═══ EXCERPTED DATA ═══

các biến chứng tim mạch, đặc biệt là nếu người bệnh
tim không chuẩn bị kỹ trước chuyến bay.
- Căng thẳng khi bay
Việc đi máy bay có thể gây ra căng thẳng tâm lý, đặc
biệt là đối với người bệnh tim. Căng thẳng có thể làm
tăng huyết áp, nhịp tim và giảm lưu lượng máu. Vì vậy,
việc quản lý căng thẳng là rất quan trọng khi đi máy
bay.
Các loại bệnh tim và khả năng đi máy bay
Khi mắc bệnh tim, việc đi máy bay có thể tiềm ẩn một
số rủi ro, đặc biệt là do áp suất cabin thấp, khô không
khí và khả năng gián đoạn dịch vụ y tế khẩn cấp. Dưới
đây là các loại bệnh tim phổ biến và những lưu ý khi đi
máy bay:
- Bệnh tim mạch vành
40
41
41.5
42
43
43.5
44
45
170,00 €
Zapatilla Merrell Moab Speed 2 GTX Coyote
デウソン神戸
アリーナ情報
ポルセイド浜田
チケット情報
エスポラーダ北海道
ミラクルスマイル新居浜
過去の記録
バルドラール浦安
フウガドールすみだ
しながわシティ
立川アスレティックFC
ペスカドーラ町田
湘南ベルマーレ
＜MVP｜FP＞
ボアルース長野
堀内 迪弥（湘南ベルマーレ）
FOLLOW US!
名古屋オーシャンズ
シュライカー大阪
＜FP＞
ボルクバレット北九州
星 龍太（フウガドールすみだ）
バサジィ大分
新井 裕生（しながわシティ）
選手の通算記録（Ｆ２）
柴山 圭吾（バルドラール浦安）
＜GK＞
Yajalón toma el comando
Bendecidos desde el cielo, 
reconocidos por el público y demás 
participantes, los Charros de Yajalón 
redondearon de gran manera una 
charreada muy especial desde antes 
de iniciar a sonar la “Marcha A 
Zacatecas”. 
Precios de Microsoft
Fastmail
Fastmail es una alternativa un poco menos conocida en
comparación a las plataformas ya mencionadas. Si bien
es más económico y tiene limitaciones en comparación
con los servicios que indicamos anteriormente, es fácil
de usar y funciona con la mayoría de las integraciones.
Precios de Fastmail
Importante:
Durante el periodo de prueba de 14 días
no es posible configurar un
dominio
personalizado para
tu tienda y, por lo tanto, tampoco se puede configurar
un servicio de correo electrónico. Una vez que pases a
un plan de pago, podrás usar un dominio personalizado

═══

Read through the entries and copy each line in which "desde" appears.

Bendecidos desde el cielo, 
charreada muy especial desde antes 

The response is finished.